Ubeyli Elif Derya
Department of Electrical and Electronics Engineering, Faculty of Engineering, TOBB Ekonomi ve Teknoloji Universitesi, 06530 Sögütözü, Ankara, Turkey.
J Med Syst. 2006 Dec;30(6):483-8. doi: 10.1007/s10916-006-9034-z.
This paper illustrates the use of combined neural network (CNN) models to guide model selection for diagnosis of internal carotid arterial (ICA) disorders.

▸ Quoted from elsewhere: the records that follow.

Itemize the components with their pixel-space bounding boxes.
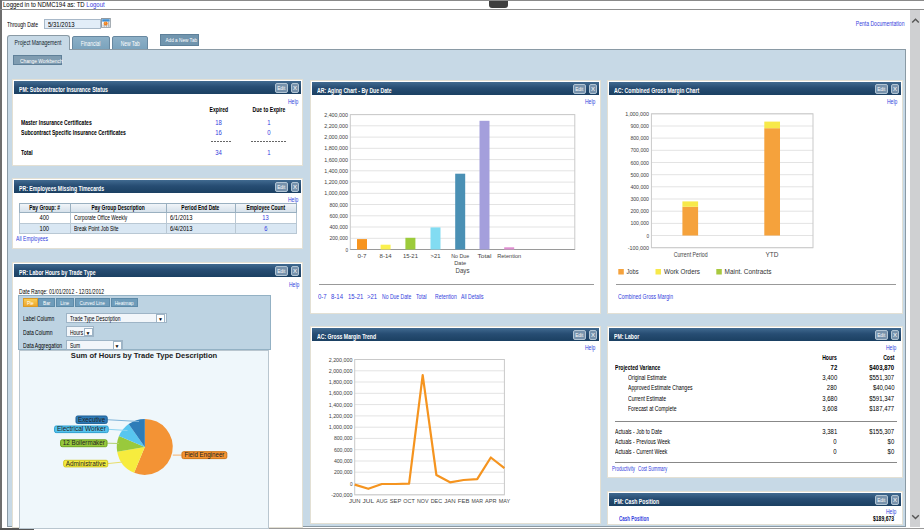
svg-text:>21: >21 bbox=[431, 252, 442, 259]
svg-text:Work Orders: Work Orders bbox=[664, 267, 700, 276]
svg-text:AUG: AUG bbox=[376, 498, 388, 504]
svg-text:2,000,000: 2,000,000 bbox=[324, 133, 348, 140]
svg-text:1,600,000: 1,600,000 bbox=[324, 156, 348, 163]
svg-text:APR: APR bbox=[485, 498, 497, 504]
svg-text:800,000: 800,000 bbox=[334, 434, 353, 441]
svg-text:400,000: 400,000 bbox=[329, 223, 348, 230]
svg-text:Retention: Retention bbox=[497, 252, 521, 259]
svg-text:1,000,000: 1,000,000 bbox=[324, 189, 348, 196]
svg-text:Executive: Executive bbox=[78, 416, 105, 423]
svg-text:Date: Date bbox=[454, 259, 467, 266]
svg-text:Electrical Worker: Electrical Worker bbox=[57, 425, 107, 432]
svg-text:JUN: JUN bbox=[349, 498, 361, 504]
svg-text:No Due: No Due bbox=[451, 252, 469, 259]
svg-text:FEB: FEB bbox=[458, 498, 470, 504]
svg-text:Field Engineer: Field Engineer bbox=[184, 451, 225, 459]
svg-text:SEP: SEP bbox=[390, 498, 402, 504]
svg-text:2,000,000: 2,000,000 bbox=[329, 367, 353, 374]
svg-text:800,000: 800,000 bbox=[630, 134, 649, 141]
svg-text:500,000: 500,000 bbox=[630, 171, 649, 178]
svg-text:600,000: 600,000 bbox=[329, 212, 348, 219]
svg-text:1,200,000: 1,200,000 bbox=[329, 412, 353, 419]
svg-text:MAY: MAY bbox=[499, 498, 511, 504]
svg-text:200,000: 200,000 bbox=[334, 468, 353, 475]
svg-text:1,600,000: 1,600,000 bbox=[329, 389, 353, 396]
svg-text:400,000: 400,000 bbox=[334, 457, 353, 464]
svg-text:-100,000: -100,000 bbox=[628, 244, 650, 251]
svg-text:15-21: 15-21 bbox=[403, 252, 419, 259]
svg-text:MAR: MAR bbox=[471, 498, 483, 504]
svg-text:0-7: 0-7 bbox=[358, 252, 368, 259]
svg-text:OCT: OCT bbox=[403, 498, 415, 504]
svg-text:2,200,000: 2,200,000 bbox=[324, 122, 348, 129]
svg-text:1,200,000: 1,200,000 bbox=[324, 178, 348, 185]
svg-text:200,000: 200,000 bbox=[329, 234, 348, 241]
svg-text:JAN: JAN bbox=[444, 498, 456, 504]
svg-text:300,000: 300,000 bbox=[630, 195, 649, 202]
svg-text:1,400,000: 1,400,000 bbox=[324, 167, 348, 174]
svg-text:0: 0 bbox=[350, 480, 353, 487]
svg-text:DEC: DEC bbox=[431, 498, 443, 504]
svg-text:8-14: 8-14 bbox=[380, 252, 393, 259]
svg-text:1,400,000: 1,400,000 bbox=[329, 401, 353, 408]
svg-text:900,000: 900,000 bbox=[630, 122, 649, 129]
svg-text:1,000,000: 1,000,000 bbox=[625, 110, 649, 117]
svg-text:Current Period: Current Period bbox=[674, 251, 708, 258]
svg-text:0: 0 bbox=[345, 246, 348, 253]
svg-text:400,000: 400,000 bbox=[630, 183, 649, 190]
svg-text:Total: Total bbox=[478, 252, 492, 259]
svg-text:600,000: 600,000 bbox=[334, 446, 353, 453]
svg-text:12 Boilermaker: 12 Boilermaker bbox=[63, 439, 106, 446]
svg-text:2,200,000: 2,200,000 bbox=[329, 356, 353, 363]
svg-text:800,000: 800,000 bbox=[329, 201, 348, 208]
svg-text:Jobs: Jobs bbox=[627, 267, 639, 276]
svg-text:200,000: 200,000 bbox=[630, 207, 649, 214]
svg-text:1,800,000: 1,800,000 bbox=[329, 378, 353, 385]
svg-text:700,000: 700,000 bbox=[630, 146, 649, 153]
svg-text:1,000,000: 1,000,000 bbox=[329, 423, 353, 430]
svg-text:2,400,000: 2,400,000 bbox=[324, 111, 348, 118]
svg-text:Administrative: Administrative bbox=[66, 459, 106, 466]
svg-text:100,000: 100,000 bbox=[630, 219, 649, 226]
svg-text:1,800,000: 1,800,000 bbox=[324, 144, 348, 151]
svg-text:Maint. Contracts: Maint. Contracts bbox=[725, 267, 772, 276]
svg-text:Days: Days bbox=[456, 267, 471, 275]
svg-text:JUL: JUL bbox=[363, 498, 375, 504]
svg-text:600,000: 600,000 bbox=[630, 159, 649, 166]
svg-text:0: 0 bbox=[646, 232, 649, 239]
svg-text:YTD: YTD bbox=[766, 251, 779, 258]
svg-text:NOV: NOV bbox=[417, 498, 429, 504]
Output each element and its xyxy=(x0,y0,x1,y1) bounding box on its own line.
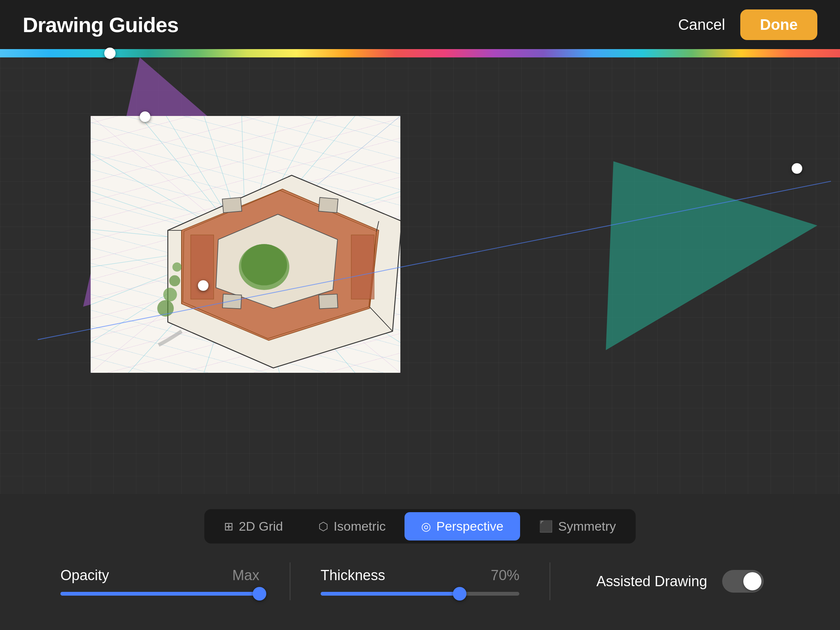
cancel-button[interactable]: Cancel xyxy=(678,16,725,33)
tab-perspective-label: Perspective xyxy=(436,519,504,534)
svg-point-42 xyxy=(163,288,177,302)
thickness-label-row: Thickness 70% xyxy=(321,567,520,584)
opacity-value: Max xyxy=(232,567,259,584)
color-bar[interactable] xyxy=(0,49,840,57)
vanishing-point-handle-3[interactable] xyxy=(792,163,802,174)
tab-2d-grid-label: 2D Grid xyxy=(239,519,283,534)
svg-point-43 xyxy=(169,275,180,286)
toggle-knob xyxy=(743,572,761,591)
svg-rect-37 xyxy=(223,197,242,213)
svg-marker-1 xyxy=(606,161,817,350)
assisted-drawing-toggle[interactable] xyxy=(722,570,764,593)
svg-point-44 xyxy=(172,262,181,272)
tab-isometric-label: Isometric xyxy=(333,519,385,534)
header-actions: Cancel Done xyxy=(678,9,817,40)
opacity-slider-thumb[interactable] xyxy=(253,587,266,600)
isometric-icon: ⬡ xyxy=(318,520,328,533)
grid-icon: ⊞ xyxy=(224,520,234,533)
opacity-control: Opacity Max xyxy=(60,567,259,595)
svg-rect-39 xyxy=(223,294,242,309)
done-button[interactable]: Done xyxy=(740,9,817,40)
symmetry-icon: ⬛ xyxy=(539,520,553,533)
opacity-slider-track[interactable] xyxy=(60,592,259,595)
vanishing-point-handle-1[interactable] xyxy=(140,111,150,122)
thickness-control: Thickness 70% xyxy=(321,567,520,595)
svg-rect-38 xyxy=(319,197,338,213)
header: Drawing Guides Cancel Done xyxy=(0,0,840,49)
svg-rect-36 xyxy=(351,235,374,299)
sketch-canvas[interactable] xyxy=(91,116,400,373)
thickness-slider-thumb[interactable] xyxy=(453,587,466,600)
perspective-icon: ◎ xyxy=(421,520,431,533)
svg-point-32 xyxy=(242,244,287,285)
tab-2d-grid[interactable]: ⊞ 2D Grid xyxy=(207,512,300,540)
tab-symmetry-label: Symmetry xyxy=(558,519,616,534)
bottom-panel: ⊞ 2D Grid ⬡ Isometric ◎ Perspective ⬛ Sy… xyxy=(0,494,840,630)
thickness-slider-fill xyxy=(321,592,460,595)
opacity-label-row: Opacity Max xyxy=(60,567,259,584)
tab-symmetry[interactable]: ⬛ Symmetry xyxy=(523,512,633,540)
canvas-area xyxy=(0,57,840,494)
teal-triangle-overlay xyxy=(595,116,821,358)
tab-isometric[interactable]: ⬡ Isometric xyxy=(302,512,402,540)
page-title: Drawing Guides xyxy=(23,13,178,37)
vanishing-point-handle-2[interactable] xyxy=(198,280,208,291)
thickness-value: 70% xyxy=(491,567,519,584)
controls-divider-1 xyxy=(290,562,291,600)
color-bar-handle[interactable] xyxy=(104,47,115,59)
controls-row: Opacity Max Thickness 70% Assisted Drawi… xyxy=(0,562,840,600)
opacity-label: Opacity xyxy=(60,567,109,584)
svg-point-41 xyxy=(157,300,174,316)
assisted-drawing-label: Assisted Drawing xyxy=(596,573,707,590)
mode-tabs: ⊞ 2D Grid ⬡ Isometric ◎ Perspective ⬛ Sy… xyxy=(204,509,636,543)
controls-divider-2 xyxy=(549,562,550,600)
opacity-slider-fill xyxy=(60,592,259,595)
building-sketch xyxy=(132,139,400,373)
thickness-label: Thickness xyxy=(321,567,385,584)
tab-perspective[interactable]: ◎ Perspective xyxy=(404,512,520,540)
assisted-drawing-control: Assisted Drawing xyxy=(581,570,780,593)
thickness-slider-track[interactable] xyxy=(321,592,520,595)
svg-rect-40 xyxy=(319,294,338,309)
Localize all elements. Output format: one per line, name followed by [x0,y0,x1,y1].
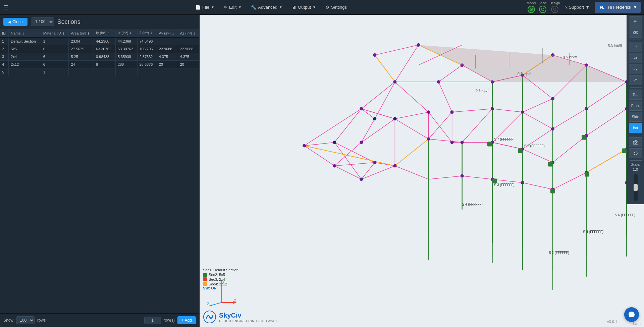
top-view-button[interactable]: Top [629,90,642,100]
svg-line-46 [334,166,361,179]
rows-label: rows [37,318,142,323]
settings-menu[interactable]: ⚙ Settings [321,3,351,12]
edit-menu[interactable]: ✏ Edit ▼ [220,3,246,12]
table-header-row: ID Name ℹ Material ID ℹ Area (in²) ℹ Iy … [0,29,199,38]
plus-y-button[interactable]: +Y [629,64,642,74]
legend-sec1: Sec1: Default Section [203,268,238,272]
svg-text:S 3 (FFFFFF): S 3 (FFFFFF) [494,183,515,187]
svg-line-57 [395,112,428,119]
iso-view-button[interactable]: Iso [629,123,642,133]
top-navigation: ☰ 📄 File ▼ ✏ Edit ▼ 🔧 Advanced ▼ 🖥 Outpu… [0,0,644,15]
version-label: v3.0.1 [607,320,617,324]
main-content: Close 1-100 Sections ID Name ℹ Material … [0,15,644,327]
hamburger-menu[interactable]: ☰ [3,4,9,11]
scale-thumb [634,184,638,191]
toolbar-divider-4 [630,160,642,161]
svg-line-34 [395,119,428,139]
table-row[interactable]: 1 Default Section 1 23.04 44.2368 44.236… [0,38,199,45]
viewport[interactable]: (30, 20, -45) S 7 (FFFFFF) S 5 (FFFFFF) … [200,15,644,327]
svg-point-116 [437,80,440,84]
minus-x-button[interactable]: -X [629,53,642,63]
svg-line-22 [439,82,452,112]
col-material: Material ID ℹ [41,29,69,38]
svg-text:0.5 kip/ft: 0.5 kip/ft [608,43,622,47]
advanced-menu[interactable]: 🔧 Advanced ▼ [247,3,286,12]
svg-line-42 [523,149,553,162]
minus-y-button[interactable]: -Y [629,75,642,85]
side-view-button[interactable]: Side [629,112,642,122]
table-row[interactable]: 3 2x4 6 5.25 0.98438 5.35938 2.87532 4.3… [0,53,199,61]
svg-line-63 [361,109,375,119]
svg-point-148 [393,117,396,120]
eye-button[interactable] [629,28,642,38]
svg-line-47 [361,166,395,179]
svg-point-132 [461,141,464,144]
svg-line-61 [375,82,395,119]
table-row[interactable]: 2 5x5 6 27.5625 63.30762 63.30762 106.79… [0,45,199,53]
svg-line-32 [334,142,361,166]
svg-line-23 [452,109,492,112]
svg-text:Z: Z [207,302,209,306]
sections-table: ID Name ℹ Material ID ℹ Area (in²) ℹ Iy … [0,29,199,76]
svg-point-147 [373,161,376,164]
skyciv-logo: SkyCiv CLOUD ENGINEERING SOFTWARE [203,310,278,324]
chat-button[interactable] [624,307,639,322]
model-item[interactable]: Model [527,1,536,13]
svg-point-128 [333,164,336,167]
svg-line-25 [492,109,523,112]
svg-rect-156 [492,179,497,183]
row-number-input[interactable] [144,317,161,324]
svg-text:S 2 (FFFFFF): S 2 (FFFFFF) [549,251,569,255]
svg-point-114 [360,107,363,110]
svg-rect-157 [550,189,555,194]
solve-item[interactable]: Solve [538,1,547,13]
solve-icon [539,6,546,13]
advanced-arrow: ▼ [279,5,282,9]
scale-slider[interactable] [634,174,638,201]
range-select[interactable]: 1-100 [31,17,54,26]
user-button[interactable]: FL Hi Frederick ▼ [595,2,641,13]
table-row[interactable]: 4 2x12 6 24 8 288 28.6376 20 20 [0,61,199,68]
edit-arrow: ▼ [238,5,241,9]
add-button[interactable]: + Add [177,316,196,324]
support-button[interactable]: ? Support ▼ [565,5,590,10]
output-menu[interactable]: 🖥 Output ▼ [288,3,320,12]
toolbar-divider-1 [630,40,642,40]
table-row[interactable]: 5 1 [0,68,199,76]
svg-point-125 [551,127,554,130]
svg-point-121 [427,110,430,114]
col-az: Az (in²) ℹ [178,29,199,38]
output-arrow: ▼ [313,5,316,9]
camera-button[interactable] [629,137,642,147]
logo-icon [203,310,216,324]
structure-visualization: (30, 20, -45) S 7 (FFFFFF) S 5 (FFFFFF) … [200,15,644,327]
svg-point-141 [461,174,464,178]
toolbar-divider-3 [630,135,642,135]
svg-marker-160 [462,65,627,82]
svg-text:0.5 kip/ft: 0.5 kip/ft [563,55,577,59]
design-item[interactable]: Design [549,1,560,13]
reset-view-button[interactable] [629,148,642,158]
rows-per-page-select[interactable]: 100 [16,316,35,324]
svg-rect-153 [548,162,553,166]
svg-text:Y: Y [222,280,225,284]
edit-icon: ✏ [224,5,227,10]
col-iy: Iy (in⁴) ℹ [94,29,116,38]
svg-point-106 [373,53,376,57]
svg-point-139 [360,178,363,181]
svg-marker-159 [418,45,586,65]
svg-line-48 [395,166,428,179]
svg-point-198 [635,142,636,144]
svg-rect-151 [487,142,492,146]
sections-table-container: ID Name ℹ Material ID ℹ Area (in²) ℹ Iy … [0,29,199,313]
svg-line-26 [523,99,553,112]
toolbar-divider-2 [630,87,642,88]
panel-header: Close 1-100 Sections [0,15,199,29]
col-id: ID [0,29,9,38]
close-button[interactable]: Close [3,18,28,26]
front-view-button[interactable]: Front [629,101,642,111]
file-menu[interactable]: 📄 File ▼ [191,3,218,12]
pencil-button[interactable]: ✏ [629,16,642,26]
svg-point-143 [521,181,524,184]
plus-x-button[interactable]: +X [629,42,642,52]
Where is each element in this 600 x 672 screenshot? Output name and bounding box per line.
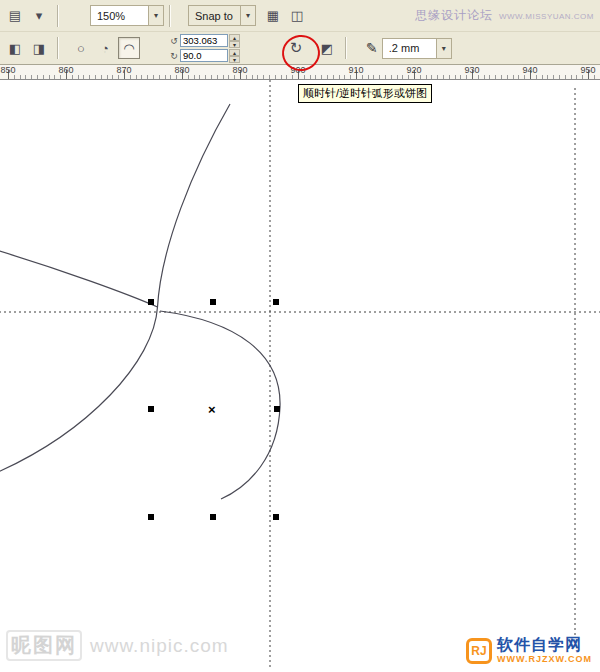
property-bar: ◧ ◨ ○ ◔ ◠ ↺ 303.063 ▴ ▾ ↻ 90.0 ▴ ▾ — [0, 32, 600, 65]
start-angle-input[interactable]: 303.063 — [180, 34, 228, 47]
view-button[interactable]: ◫ — [286, 5, 308, 27]
spin-up-icon[interactable]: ▴ — [229, 34, 240, 41]
ruler-label: 900 — [290, 65, 305, 75]
snap-to-label: Snap to — [189, 10, 240, 22]
curve-object-left-arc[interactable] — [0, 250, 158, 307]
ruler-label: 860 — [58, 65, 73, 75]
grid-icon: ▤ — [9, 8, 21, 23]
end-angle-input[interactable]: 90.0 — [180, 49, 228, 62]
arc-mode-button[interactable]: ◠ — [118, 37, 140, 59]
zoom-value: 150% — [91, 10, 148, 22]
ellipse-mode-button[interactable]: ○ — [70, 37, 92, 59]
rjzxw-title: 软件自学网 — [497, 637, 592, 653]
spin-up-icon[interactable]: ▴ — [229, 49, 240, 56]
end-angle-row: ↻ 90.0 ▴ ▾ — [168, 49, 240, 63]
ellipse-mode-group: ○ ◔ ◠ — [70, 37, 142, 59]
forum-name: 思缘设计论坛 — [415, 7, 493, 24]
spin-down-icon[interactable]: ▾ — [229, 56, 240, 63]
flyout-arrow-icon: ▾ — [36, 8, 43, 23]
rjzxw-logo-text: 软件自学网 WWW.RJZXW.COM — [497, 637, 592, 664]
toolbar-flyout-button[interactable]: ▾ — [28, 5, 50, 27]
nipic-watermark: 昵图网 www.nipic.com — [6, 630, 229, 661]
end-angle-icon: ↻ — [168, 51, 180, 61]
end-angle-spinner[interactable]: ▴ ▾ — [229, 49, 240, 63]
app-window: × ▤ ▾ 150% ▾ Snap to ▾ ▦ ◫ 思缘设计论坛 WWW.MI… — [0, 0, 600, 672]
snap-to-dropdown[interactable]: Snap to ▾ — [188, 5, 256, 26]
ruler-label: 870 — [116, 65, 131, 75]
ruler-label: 910 — [348, 65, 363, 75]
separator — [169, 5, 171, 27]
outline-width-value: .2 mm — [383, 42, 436, 54]
arc-icon: ◠ — [123, 41, 134, 56]
curve-object-large[interactable] — [0, 104, 230, 473]
tooltip: 顺时针/逆时针弧形或饼图 — [298, 84, 432, 103]
start-angle-row: ↺ 303.063 ▴ ▾ — [168, 34, 240, 48]
nipic-site-name: 昵图网 — [6, 630, 82, 661]
ruler-label: 920 — [406, 65, 421, 75]
options-icon: ▦ — [267, 8, 279, 23]
ellipse-icon: ○ — [77, 41, 85, 56]
selected-arc-object[interactable] — [160, 311, 280, 499]
node-left-icon: ◧ — [9, 41, 21, 56]
standard-toolbar: ▤ ▾ 150% ▾ Snap to ▾ ▦ ◫ 思缘设计论坛 WWW.MISS… — [0, 0, 600, 32]
node-right-icon: ◨ — [33, 41, 45, 56]
forum-url: WWW.MISSYUAN.COM — [499, 12, 594, 21]
node-edit-button-1[interactable]: ◧ — [4, 37, 26, 59]
pie-mode-button[interactable]: ◔ — [94, 37, 116, 59]
rjzxw-url: WWW.RJZXW.COM — [497, 655, 592, 664]
ruler-label: 940 — [522, 65, 537, 75]
object-center-marker[interactable]: × — [208, 403, 216, 416]
zoom-dropdown-arrow-icon[interactable]: ▾ — [148, 6, 163, 25]
forum-watermark: 思缘设计论坛 WWW.MISSYUAN.COM — [415, 7, 600, 24]
ruler-label: 890 — [232, 65, 247, 75]
outline-width-select[interactable]: .2 mm ▾ — [382, 38, 452, 59]
start-angle-icon: ↺ — [168, 36, 180, 46]
outline-pen-icon: ✎ — [366, 40, 378, 56]
rjzxw-logo-mark-icon: RJ — [466, 638, 492, 664]
order-icon: ◩ — [321, 41, 333, 56]
options-button[interactable]: ▦ — [262, 5, 284, 27]
spin-down-icon[interactable]: ▾ — [229, 41, 240, 48]
separator — [57, 5, 59, 27]
window-icon: ◫ — [291, 8, 303, 23]
node-edit-button-2[interactable]: ◨ — [28, 37, 50, 59]
rjzxw-logo: RJ 软件自学网 WWW.RJZXW.COM — [462, 635, 596, 666]
separator — [57, 37, 59, 59]
separator — [345, 37, 347, 59]
palette-icon[interactable]: ▤ — [4, 5, 26, 27]
nipic-url: www.nipic.com — [90, 635, 229, 657]
order-button[interactable]: ◩ — [316, 37, 338, 59]
horizontal-ruler[interactable]: 850860870880890900910920930940950 — [0, 65, 600, 80]
outline-dropdown-arrow-icon[interactable]: ▾ — [436, 39, 451, 58]
ruler-label: 950 — [580, 65, 595, 75]
arc-direction-button[interactable]: ↻ — [284, 36, 308, 60]
start-angle-spinner[interactable]: ▴ ▾ — [229, 34, 240, 48]
pie-icon: ◔ — [101, 41, 109, 56]
ruler-label: 930 — [464, 65, 479, 75]
snap-dropdown-arrow-icon[interactable]: ▾ — [240, 6, 255, 25]
arc-angle-controls: ↺ 303.063 ▴ ▾ ↻ 90.0 ▴ ▾ — [168, 34, 240, 63]
zoom-level-select[interactable]: 150% ▾ — [90, 5, 164, 26]
clockwise-arc-icon: ↻ — [290, 39, 303, 57]
ruler-label: 850 — [0, 65, 15, 75]
ruler-label: 880 — [174, 65, 189, 75]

The ICA Doppler signals were decomposed into time-frequency representations using discrete wavelet transform and statistical features were calculated to depict their distribution. The first level networks were implemented for the diagnosis of ICA disorders using the statistical features as inputs. To improve diagnostic accuracy, the second level network was trained using the outputs of the first level networks as input data. The CNN models achieved accuracy rates which were higher than that of the stand-alone neural network models.
本文阐述了使用组合神经网络(CNN)模型来指导颈内动脉(ICA)疾病诊断的模型选择。利用离散小波变换将ICA多普勒信号分解为时频表示,并计算统计特征以描述其分布。以统计特征作为输入,实现了第一级网络用于ICA疾病的诊断。为提高诊断准确性,使用第一级网络的输出作为输入数据来训练第二级网络。CNN模型所达到的准确率高于独立神经网络模型。